[Extracted page text data]
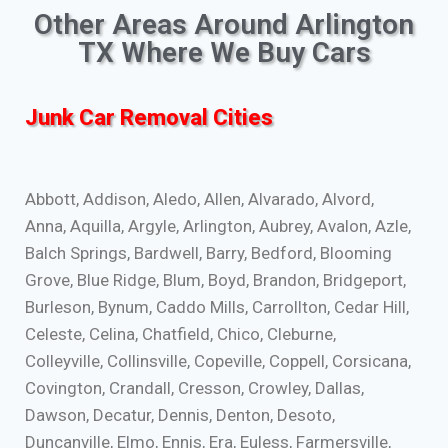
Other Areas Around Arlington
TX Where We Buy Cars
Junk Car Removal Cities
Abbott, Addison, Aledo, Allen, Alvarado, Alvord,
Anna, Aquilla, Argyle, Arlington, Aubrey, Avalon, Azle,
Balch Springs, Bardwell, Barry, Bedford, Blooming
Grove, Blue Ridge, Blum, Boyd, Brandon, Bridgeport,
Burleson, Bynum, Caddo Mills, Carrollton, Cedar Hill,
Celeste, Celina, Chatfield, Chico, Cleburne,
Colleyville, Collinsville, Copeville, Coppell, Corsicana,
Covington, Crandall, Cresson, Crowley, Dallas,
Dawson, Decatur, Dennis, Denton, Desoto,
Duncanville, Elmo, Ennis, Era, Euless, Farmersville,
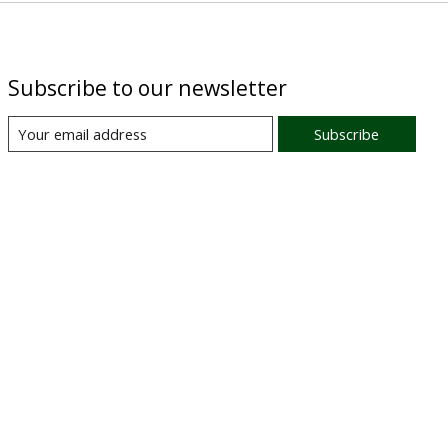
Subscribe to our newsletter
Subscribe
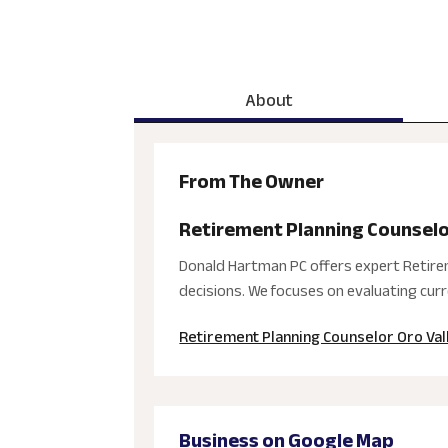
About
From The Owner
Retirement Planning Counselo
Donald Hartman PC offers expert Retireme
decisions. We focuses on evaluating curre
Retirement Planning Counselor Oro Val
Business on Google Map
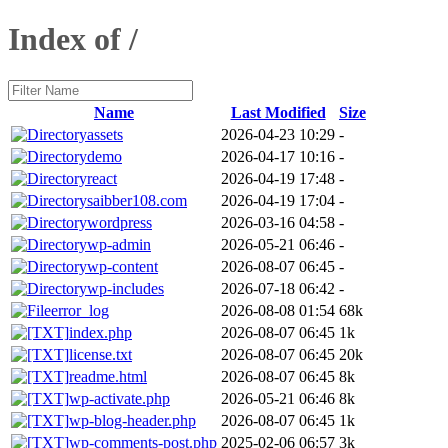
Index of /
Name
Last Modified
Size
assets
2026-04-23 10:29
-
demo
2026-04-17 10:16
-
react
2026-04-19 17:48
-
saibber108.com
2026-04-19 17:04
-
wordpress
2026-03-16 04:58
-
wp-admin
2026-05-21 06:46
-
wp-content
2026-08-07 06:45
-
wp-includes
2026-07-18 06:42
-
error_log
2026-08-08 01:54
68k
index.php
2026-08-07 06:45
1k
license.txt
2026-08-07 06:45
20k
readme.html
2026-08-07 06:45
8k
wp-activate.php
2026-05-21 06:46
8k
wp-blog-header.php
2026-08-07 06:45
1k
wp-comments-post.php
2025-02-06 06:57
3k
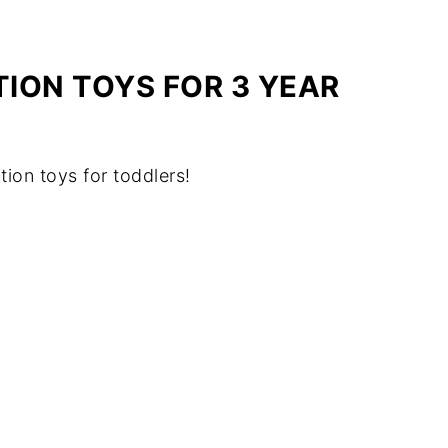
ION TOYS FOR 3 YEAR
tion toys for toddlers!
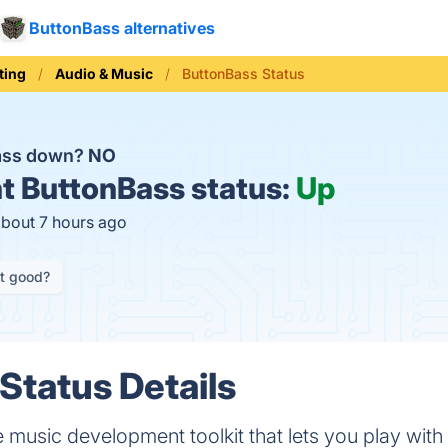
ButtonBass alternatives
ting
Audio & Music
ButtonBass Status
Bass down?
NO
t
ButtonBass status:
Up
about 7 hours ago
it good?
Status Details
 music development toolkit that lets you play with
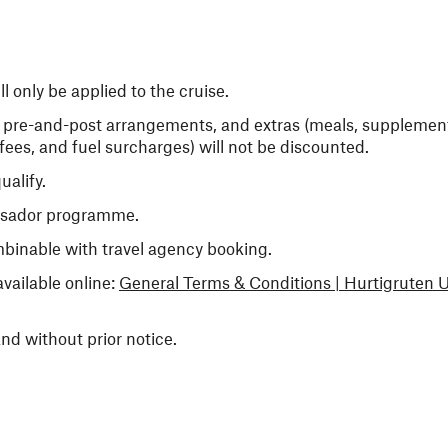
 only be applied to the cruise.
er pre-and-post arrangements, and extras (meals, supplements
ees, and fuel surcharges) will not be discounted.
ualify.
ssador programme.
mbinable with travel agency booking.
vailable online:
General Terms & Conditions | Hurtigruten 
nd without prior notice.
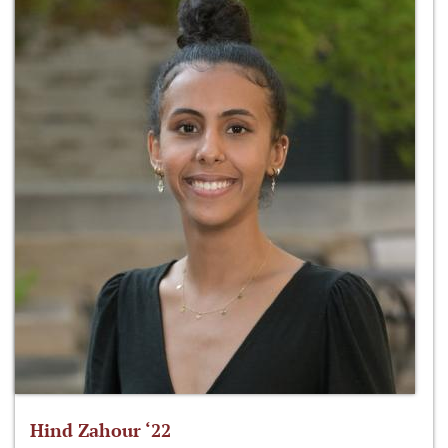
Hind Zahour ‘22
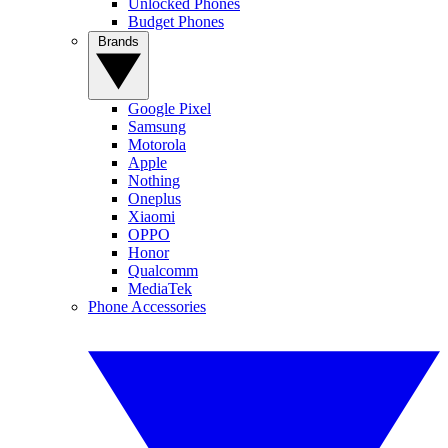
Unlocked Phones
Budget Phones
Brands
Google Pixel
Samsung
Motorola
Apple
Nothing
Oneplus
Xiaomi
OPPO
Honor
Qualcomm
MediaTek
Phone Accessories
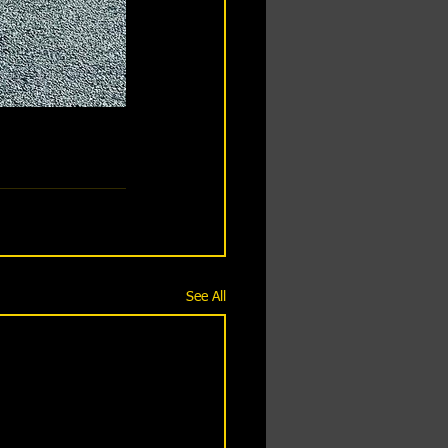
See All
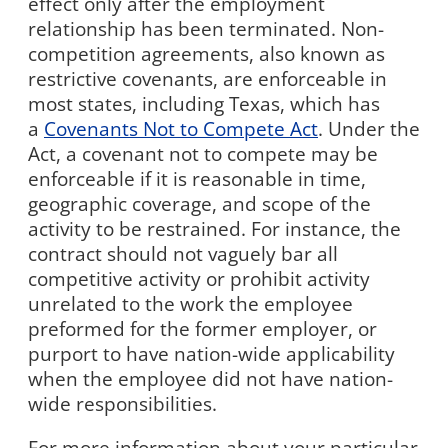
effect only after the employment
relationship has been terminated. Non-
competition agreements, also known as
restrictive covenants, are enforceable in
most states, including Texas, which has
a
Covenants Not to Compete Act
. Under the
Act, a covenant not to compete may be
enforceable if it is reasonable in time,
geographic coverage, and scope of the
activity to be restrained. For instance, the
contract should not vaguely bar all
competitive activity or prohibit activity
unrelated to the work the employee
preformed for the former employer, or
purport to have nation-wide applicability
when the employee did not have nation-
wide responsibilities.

Work to be completed — Each line above should be returned exactly as written, apart from any pictures.

Task answer —
Other Areas Around Arlington
TX Where We Buy Cars
Junk Car Removal Cities
Abbott, Addison, Aledo, Allen, Alvarado, Alvord,
Anna, Aquilla, Argyle, Arlington, Aubrey, Avalon, Azle,
Balch Springs, Bardwell, Barry, Bedford, Blooming
Grove, Blue Ridge, Blum, Boyd, Brandon, Bridgeport,
Burleson, Bynum, Caddo Mills, Carrollton, Cedar Hill,
Celeste, Celina, Chatfield, Chico, Cleburne,
Colleyville, Collinsville, Copeville, Coppell, Corsicana,
Covington, Crandall, Cresson, Crowley, Dallas,
Dawson, Decatur, Dennis, Denton, Desoto,
Duncanville, Elmo, Ennis, Era, Euless, Farmersville,
Subscribe to our newsletter
Subscribe
About
From The Owner
Retirement Planning Counselo
Donald Hartman PC offers expert Retireme
decisions. We focuses on evaluating curre
Retirement Planning Counselor Oro Val
Business on Google Map
Index of /
Name
Last Modified
Size
assets
2026-04-23 10:29
-
demo
2026-04-17 10:16
-
react
2026-04-19 17:48
-
saibber108.com
2026-04-19 17:04
-
wordpress
2026-03-16 04:58
-
wp-admin
2026-05-21 06:46
-
wp-content
2026-08-07 06:45
-
wp-includes
2026-07-18 06:42
-
error_log
2026-08-08 01:54
68k
index.php
2026-08-07 06:45
1k
license.txt
2026-08-07 06:45
20k
readme.html
2026-08-07 06:45
8k
wp-activate.php
2026-05-21 06:46
8k
wp-blog-header.php
2026-08-07 06:45
1k
wp-comments-post.php
2025-02-06 06:57
3k
ION TOYS FOR 3 YEAR
tion toys for toddlers!
ButtonBass alternatives
ting
Audio & Music
ButtonBass Status
Bass down?
NO
t
ButtonBass status:
Up
about 7 hours ago
it good?
Status Details
 music development toolkit that lets you play with
 only be applied to the cruise.
er pre-and-post arrangements, and extras (meals, supplements
ees, and fuel surcharges) will not be discounted.
ualify.
ssador programme.
mbinable with travel agency booking.
vailable online:
General Terms & Conditions | Hurtigruten 
nd without prior notice.
Hind Zahour ‘22
Unlocked Phones
Budget Phones
Brands
Google Pixel
Samsung
Motorola
Apple
Nothing
Oneplus
Xiaomi
OPPO
Honor
Qualcomm
MediaTek
Phone Accessories
See All
effect only after the employment
relationship has been terminated. Non-
competition agreements, also known as
restrictive covenants, are enforceable in
most states, including Texas, which has
a
Covenants Not to Compete Act
. Under the
Act, a covenant not to compete may be
enforceable if it is reasonable in time,
geographic coverage, and scope of the
activity to be restrained. For instance, the
contract should not vaguely bar all
competitive activity or prohibit activity
unrelated to the work the employee
preformed for the former employer, or
purport to have nation-wide applicability
when the employee did not have nation-
wide responsibilities.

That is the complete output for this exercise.